• _Task description_
Without including any picture, copy the entries that follow word for word.

Dataset entries:
»»

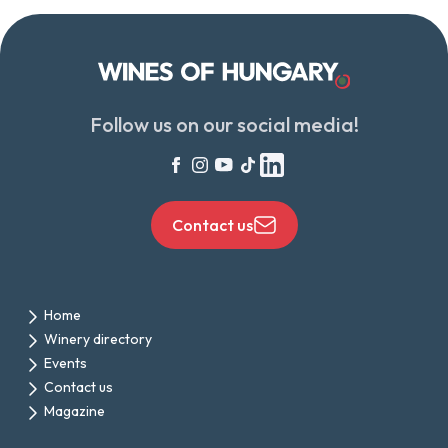
Follow us on our social media!
Contact us
Home
Winery directory
Events
Contact us
Magazine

««

• _Your solution_
Follow us on our social media!
Contact us
Home
Winery directory
Events
Contact us
Magazine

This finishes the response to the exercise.